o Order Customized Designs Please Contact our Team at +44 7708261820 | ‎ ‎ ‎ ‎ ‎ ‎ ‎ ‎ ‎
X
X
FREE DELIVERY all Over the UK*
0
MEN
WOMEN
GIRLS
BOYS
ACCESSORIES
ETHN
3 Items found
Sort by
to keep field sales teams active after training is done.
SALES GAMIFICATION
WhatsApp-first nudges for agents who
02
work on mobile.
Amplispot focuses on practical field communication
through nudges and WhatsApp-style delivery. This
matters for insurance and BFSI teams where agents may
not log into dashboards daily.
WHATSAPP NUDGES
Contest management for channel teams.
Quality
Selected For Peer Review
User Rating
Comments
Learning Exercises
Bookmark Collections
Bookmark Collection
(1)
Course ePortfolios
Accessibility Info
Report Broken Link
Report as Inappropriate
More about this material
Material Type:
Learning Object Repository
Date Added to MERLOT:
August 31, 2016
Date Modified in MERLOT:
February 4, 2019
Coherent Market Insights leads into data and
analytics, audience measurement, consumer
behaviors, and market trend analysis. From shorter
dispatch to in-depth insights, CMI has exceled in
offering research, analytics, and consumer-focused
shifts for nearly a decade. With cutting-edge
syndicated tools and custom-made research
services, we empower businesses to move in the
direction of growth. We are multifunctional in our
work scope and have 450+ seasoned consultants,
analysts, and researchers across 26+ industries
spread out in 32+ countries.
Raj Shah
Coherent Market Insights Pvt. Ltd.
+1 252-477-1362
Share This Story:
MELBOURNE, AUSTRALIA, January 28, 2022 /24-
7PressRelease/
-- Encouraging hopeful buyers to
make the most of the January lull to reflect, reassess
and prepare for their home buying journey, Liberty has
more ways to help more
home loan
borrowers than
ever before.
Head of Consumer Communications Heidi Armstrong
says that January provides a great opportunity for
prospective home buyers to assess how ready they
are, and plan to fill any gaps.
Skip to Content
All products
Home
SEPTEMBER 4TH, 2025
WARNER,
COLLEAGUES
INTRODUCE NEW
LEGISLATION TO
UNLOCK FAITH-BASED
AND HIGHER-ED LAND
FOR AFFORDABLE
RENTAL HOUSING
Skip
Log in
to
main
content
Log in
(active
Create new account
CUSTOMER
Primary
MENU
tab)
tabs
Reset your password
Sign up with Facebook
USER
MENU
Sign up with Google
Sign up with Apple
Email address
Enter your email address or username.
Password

+ + +

The problem: Line by line, reproduce the data exactly as given.

Solution for this exercise:
o Order Customized Designs Please Contact our Team at +44 7708261820 | ‎ ‎ ‎ ‎ ‎ ‎ ‎ ‎ ‎
X
X
FREE DELIVERY all Over the UK*
0
MEN
WOMEN
GIRLS
BOYS
ACCESSORIES
ETHN
3 Items found
Sort by
to keep field sales teams active after training is done.
SALES GAMIFICATION
WhatsApp-first nudges for agents who
02
work on mobile.
Amplispot focuses on practical field communication
through nudges and WhatsApp-style delivery. This
matters for insurance and BFSI teams where agents may
not log into dashboards daily.
WHATSAPP NUDGES
Contest management for channel teams.
Quality
Selected For Peer Review
User Rating
Comments
Learning Exercises
Bookmark Collections
Bookmark Collection
(1)
Course ePortfolios
Accessibility Info
Report Broken Link
Report as Inappropriate
More about this material
Material Type:
Learning Object Repository
Date Added to MERLOT:
August 31, 2016
Date Modified in MERLOT:
February 4, 2019
Coherent Market Insights leads into data and
analytics, audience measurement, consumer
behaviors, and market trend analysis. From shorter
dispatch to in-depth insights, CMI has exceled in
offering research, analytics, and consumer-focused
shifts for nearly a decade. With cutting-edge
syndicated tools and custom-made research
services, we empower businesses to move in the
direction of growth. We are multifunctional in our
work scope and have 450+ seasoned consultants,
analysts, and researchers across 26+ industries
spread out in 32+ countries.
Raj Shah
Coherent Market Insights Pvt. Ltd.
+1 252-477-1362
Share This Story:
MELBOURNE, AUSTRALIA, January 28, 2022 /24-
7PressRelease/
-- Encouraging hopeful buyers to
make the most of the January lull to reflect, reassess
and prepare for their home buying journey, Liberty has
more ways to help more
home loan
borrowers than
ever before.
Head of Consumer Communications Heidi Armstrong
says that January provides a great opportunity for
prospective home buyers to assess how ready they
are, and plan to fill any gaps.
Skip to Content
All products
Home
SEPTEMBER 4TH, 2025
WARNER,
COLLEAGUES
INTRODUCE NEW
LEGISLATION TO
UNLOCK FAITH-BASED
AND HIGHER-ED LAND
FOR AFFORDABLE
RENTAL HOUSING
Skip
Log in
to
main
content
Log in
(active
Create new account
CUSTOMER
Primary
MENU
tab)
tabs
Reset your password
Sign up with Facebook
USER
MENU
Sign up with Google
Sign up with Apple
Email address
Enter your email address or username.
Password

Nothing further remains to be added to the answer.